During the subsequent seven years of clinical trials, the evaluation revealed that bedaquiline was a transformative development, significantly enhancing treatment outcomes for individuals with MDR-TB and XDR-TB [3]. Pharmaceutical companies, including Johnson & Johnson, which held the patent rights to the drug, had full control over determining its high price. In October 2019, Médecins Sans Frontières (MSF), TB advocates, and civil society groups started a worldwide campaign, staging protests outside Johnson & Johnson offices in the United States, Brazil, South Africa, Ukraine, Belgium, and Spain. They demanded that the cost of bedaquiline for patients with MDR-TB be lowered to not exceed one dollar per day, enabling a rapid expansion of treatment and the ability to render patients non-infectious, effectively halting the spread of the disease within the population [3].

In the wake of these demands, the Indian Patent Office, Mumbai has declined an application from Johnson & Johnson on March 23, 2023, to prolong the patent for bedaquiline past July 2023. This decision effectively marks the conclusion of their eight-year exclusive rights to the TB drug. It also paves the way for pharmaceutical companies to manufacture more affordable, generic editions of bedaquiline, which is expected to assist India in achieving its objective of eradicating TB by 2025 [4]. The Indian patent office's choice provides an opportunity for other companies to manufacture more affordable and readily available iterations of bedaquiline [3].

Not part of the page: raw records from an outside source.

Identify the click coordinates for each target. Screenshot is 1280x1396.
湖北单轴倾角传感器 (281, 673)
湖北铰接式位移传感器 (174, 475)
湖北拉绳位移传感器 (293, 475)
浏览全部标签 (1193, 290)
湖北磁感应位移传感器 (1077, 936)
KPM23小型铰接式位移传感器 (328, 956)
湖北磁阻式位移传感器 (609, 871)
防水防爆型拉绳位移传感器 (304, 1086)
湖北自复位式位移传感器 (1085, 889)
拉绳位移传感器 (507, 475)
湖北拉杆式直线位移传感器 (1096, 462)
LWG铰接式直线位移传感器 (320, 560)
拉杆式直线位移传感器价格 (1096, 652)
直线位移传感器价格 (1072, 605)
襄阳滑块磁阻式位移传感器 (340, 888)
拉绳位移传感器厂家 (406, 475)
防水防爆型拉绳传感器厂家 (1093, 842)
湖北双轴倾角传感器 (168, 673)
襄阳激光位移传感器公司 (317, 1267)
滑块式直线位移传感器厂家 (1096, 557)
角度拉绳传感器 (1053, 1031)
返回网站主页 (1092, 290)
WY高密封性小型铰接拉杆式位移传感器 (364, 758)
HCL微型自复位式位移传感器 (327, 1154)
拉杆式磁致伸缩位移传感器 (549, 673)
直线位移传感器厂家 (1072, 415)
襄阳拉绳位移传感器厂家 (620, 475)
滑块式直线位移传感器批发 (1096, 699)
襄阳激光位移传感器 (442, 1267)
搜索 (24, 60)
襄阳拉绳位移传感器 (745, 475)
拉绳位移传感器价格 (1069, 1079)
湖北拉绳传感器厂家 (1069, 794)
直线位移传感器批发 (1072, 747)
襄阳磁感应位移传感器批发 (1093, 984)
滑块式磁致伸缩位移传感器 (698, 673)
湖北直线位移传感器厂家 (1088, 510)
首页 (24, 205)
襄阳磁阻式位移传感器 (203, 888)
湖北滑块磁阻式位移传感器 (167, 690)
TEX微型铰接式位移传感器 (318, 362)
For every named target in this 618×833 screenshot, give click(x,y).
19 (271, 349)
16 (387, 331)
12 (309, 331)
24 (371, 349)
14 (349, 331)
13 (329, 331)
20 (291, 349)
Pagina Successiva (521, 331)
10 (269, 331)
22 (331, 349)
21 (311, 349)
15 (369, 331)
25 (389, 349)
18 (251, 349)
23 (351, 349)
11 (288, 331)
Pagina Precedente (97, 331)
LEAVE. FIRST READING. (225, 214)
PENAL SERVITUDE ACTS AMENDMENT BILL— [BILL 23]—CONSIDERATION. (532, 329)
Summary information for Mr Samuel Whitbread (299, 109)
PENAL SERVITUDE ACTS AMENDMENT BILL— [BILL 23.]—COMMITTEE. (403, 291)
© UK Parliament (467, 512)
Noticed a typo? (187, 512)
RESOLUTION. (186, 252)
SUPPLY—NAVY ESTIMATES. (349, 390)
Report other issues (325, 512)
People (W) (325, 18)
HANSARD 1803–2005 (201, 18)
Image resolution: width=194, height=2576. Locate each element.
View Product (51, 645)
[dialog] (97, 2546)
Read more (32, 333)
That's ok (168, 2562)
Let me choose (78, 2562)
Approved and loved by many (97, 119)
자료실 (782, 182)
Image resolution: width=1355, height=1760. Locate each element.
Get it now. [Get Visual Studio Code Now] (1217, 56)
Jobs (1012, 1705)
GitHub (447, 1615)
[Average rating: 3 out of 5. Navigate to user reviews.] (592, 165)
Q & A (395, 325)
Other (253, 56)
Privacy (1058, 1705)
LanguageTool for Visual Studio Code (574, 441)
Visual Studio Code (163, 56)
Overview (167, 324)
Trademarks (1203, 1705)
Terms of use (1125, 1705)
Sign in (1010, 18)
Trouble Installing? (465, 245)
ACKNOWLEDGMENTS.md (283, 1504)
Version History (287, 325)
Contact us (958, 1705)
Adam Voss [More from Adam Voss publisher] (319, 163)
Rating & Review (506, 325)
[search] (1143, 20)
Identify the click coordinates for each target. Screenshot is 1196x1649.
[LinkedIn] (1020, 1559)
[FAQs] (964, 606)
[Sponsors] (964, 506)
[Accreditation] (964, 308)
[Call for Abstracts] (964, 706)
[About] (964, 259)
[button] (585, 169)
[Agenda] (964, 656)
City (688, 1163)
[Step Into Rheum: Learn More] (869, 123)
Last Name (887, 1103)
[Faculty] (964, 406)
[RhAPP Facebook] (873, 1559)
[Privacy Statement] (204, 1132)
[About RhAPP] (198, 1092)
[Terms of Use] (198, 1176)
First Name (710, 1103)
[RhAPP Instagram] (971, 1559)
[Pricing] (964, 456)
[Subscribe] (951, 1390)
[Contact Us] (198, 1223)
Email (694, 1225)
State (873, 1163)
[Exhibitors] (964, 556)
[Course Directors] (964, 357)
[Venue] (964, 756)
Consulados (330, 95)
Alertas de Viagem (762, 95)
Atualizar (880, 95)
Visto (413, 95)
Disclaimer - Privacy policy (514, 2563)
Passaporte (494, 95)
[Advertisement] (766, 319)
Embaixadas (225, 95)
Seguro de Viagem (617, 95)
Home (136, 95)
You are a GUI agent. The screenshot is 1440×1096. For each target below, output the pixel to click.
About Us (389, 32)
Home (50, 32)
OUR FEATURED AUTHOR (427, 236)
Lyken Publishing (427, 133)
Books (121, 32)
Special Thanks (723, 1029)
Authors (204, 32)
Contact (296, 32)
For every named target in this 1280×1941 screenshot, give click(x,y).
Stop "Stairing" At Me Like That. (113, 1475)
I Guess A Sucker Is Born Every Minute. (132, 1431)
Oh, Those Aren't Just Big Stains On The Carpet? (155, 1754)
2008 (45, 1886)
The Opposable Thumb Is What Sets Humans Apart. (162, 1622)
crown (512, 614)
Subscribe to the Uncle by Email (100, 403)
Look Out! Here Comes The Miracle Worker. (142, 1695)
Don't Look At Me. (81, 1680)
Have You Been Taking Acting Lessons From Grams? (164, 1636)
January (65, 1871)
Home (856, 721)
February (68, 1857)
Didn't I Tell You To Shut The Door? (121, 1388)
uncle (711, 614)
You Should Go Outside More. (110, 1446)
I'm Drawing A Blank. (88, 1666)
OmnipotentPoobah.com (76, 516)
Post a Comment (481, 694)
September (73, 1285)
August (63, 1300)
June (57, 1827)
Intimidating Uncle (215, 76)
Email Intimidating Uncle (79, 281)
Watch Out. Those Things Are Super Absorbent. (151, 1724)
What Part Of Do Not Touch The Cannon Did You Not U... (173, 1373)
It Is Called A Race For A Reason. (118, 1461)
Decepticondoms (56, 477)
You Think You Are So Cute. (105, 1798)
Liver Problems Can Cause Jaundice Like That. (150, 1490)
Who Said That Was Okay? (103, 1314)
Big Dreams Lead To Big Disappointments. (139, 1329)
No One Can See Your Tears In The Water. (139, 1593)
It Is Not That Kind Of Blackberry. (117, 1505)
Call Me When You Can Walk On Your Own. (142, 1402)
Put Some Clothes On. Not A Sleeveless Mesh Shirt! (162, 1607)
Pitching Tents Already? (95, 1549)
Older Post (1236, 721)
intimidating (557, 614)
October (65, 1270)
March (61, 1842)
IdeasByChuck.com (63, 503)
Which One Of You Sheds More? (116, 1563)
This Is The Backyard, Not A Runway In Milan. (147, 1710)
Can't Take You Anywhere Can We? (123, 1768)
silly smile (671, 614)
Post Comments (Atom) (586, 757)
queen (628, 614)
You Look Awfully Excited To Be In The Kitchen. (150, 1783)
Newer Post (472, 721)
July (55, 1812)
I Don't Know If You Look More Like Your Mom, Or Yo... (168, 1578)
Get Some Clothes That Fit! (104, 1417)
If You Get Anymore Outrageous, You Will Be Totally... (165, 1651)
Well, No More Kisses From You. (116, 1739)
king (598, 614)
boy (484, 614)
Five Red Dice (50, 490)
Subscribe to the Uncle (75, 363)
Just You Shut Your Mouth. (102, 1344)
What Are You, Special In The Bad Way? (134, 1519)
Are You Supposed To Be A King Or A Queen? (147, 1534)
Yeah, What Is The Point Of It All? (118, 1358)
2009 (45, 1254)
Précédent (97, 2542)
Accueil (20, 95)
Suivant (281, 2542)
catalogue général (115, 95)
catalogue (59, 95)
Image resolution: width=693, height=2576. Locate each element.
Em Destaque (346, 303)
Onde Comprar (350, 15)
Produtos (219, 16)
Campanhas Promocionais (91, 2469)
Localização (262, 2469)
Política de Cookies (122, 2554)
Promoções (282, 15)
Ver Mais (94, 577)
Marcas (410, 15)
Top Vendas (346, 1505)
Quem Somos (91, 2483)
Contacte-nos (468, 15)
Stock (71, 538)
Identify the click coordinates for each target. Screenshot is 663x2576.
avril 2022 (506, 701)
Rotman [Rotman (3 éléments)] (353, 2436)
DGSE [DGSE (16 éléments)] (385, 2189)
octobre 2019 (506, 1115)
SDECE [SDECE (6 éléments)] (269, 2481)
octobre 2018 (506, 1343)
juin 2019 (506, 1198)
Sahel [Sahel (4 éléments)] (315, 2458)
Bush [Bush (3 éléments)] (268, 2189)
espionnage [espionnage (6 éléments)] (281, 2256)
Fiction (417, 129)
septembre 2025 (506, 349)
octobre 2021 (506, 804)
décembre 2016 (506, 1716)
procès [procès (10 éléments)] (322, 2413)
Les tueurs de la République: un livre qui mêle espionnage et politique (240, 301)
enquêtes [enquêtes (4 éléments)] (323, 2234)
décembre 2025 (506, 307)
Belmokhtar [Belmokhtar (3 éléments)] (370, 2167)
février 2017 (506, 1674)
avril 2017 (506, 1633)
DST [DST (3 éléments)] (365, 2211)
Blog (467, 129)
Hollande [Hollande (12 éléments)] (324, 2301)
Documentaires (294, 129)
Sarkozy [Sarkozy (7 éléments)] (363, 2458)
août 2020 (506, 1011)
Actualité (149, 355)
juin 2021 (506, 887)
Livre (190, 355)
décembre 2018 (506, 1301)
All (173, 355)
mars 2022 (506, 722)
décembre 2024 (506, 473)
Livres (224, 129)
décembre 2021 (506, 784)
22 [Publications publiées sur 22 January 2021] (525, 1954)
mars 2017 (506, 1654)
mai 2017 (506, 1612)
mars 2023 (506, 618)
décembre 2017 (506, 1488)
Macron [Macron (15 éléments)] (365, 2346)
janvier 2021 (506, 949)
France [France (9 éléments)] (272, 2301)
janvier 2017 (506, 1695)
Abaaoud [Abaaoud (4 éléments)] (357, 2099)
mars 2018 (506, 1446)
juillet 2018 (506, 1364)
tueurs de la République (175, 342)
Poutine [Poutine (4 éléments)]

The pharmaceutical company Johnson & Johnson argued that patents were the only way to cover the enormous expense of creating a new medication. But their patent remained valid for 20 years which was a substantial amount to recover the expenses. Besides, an extension of the patent for the fumarate salt when lives are on the line was unacceptable. Additionally, the patent of bedaquiline is also opposed in Belarus, Brazil, India, Kyrgyzstan, Moldova, Republic of Thailand, Ukraine, and Vietnam.

In 2018, the price of a six-month course of bedaquiline decreased from $900 to $400. Nevertheless, the drug has been administered to about 10,000 individuals in India. Medical professionals think that with further cost reductions, a larger population could benefit from access to the drug [4]. According to some health professionals, this move could potentially reduce treatment expenses by up to 80%, lowering the cost per patient from $46 (€42.6) to $8 (€7.4) per month [3].

The momentous ruling from the Indian patent office not only paves the path for more affordable bedaquiline variants to be produced but also for them to become more accessible, particularly in regions with limited resources and high rates of MDR-TB. Furthermore, it sets a significant precedent for broadening access to reasonably priced drugs, diagnostic tools, and vaccines for other epidemic diseases that disproportionately impact resource-scarce nations. The India TB Report 2023 reported that there was a remarkable rise in the cases of DR-TB in the year 2022 as compared to 2021 [5]. A similar incident happened in April 2021, when a Brazilian judge issued a preliminary decision that suspended drug patent extensions, potentially reducing the costs of essential medications for treating coronavirus disease 2019 patients, albeit at the price of drug manufacturers [3]. Nevertheless, three Indian firms i.e., Lupin, Natco, and Macleods lined up to make the generic versions of bedaquiline. Also, there are a number of bedaquiline analogues/derivatives the closest being analogue 17, which could be of interest to these companies.

In summary, while upholding patent rights remains crucial to incentivize the creation of novel drugs, vaccines, and diagnostics, there is an urgent requirement for mechanisms that guarantee sufficient global access. This entails the extension of production capabilities to low- and middle-income countries, creating job opportunities and fostering professional growth, along with donation initiatives sponsored by affluent nations and price reductions through bulk purchasing arrangements. Moreover, the uninterrupted supply of highly effective drugs like bedaquiline at cheaper rates would have a tremendous impact on the ultimate aim of TB elimination from India.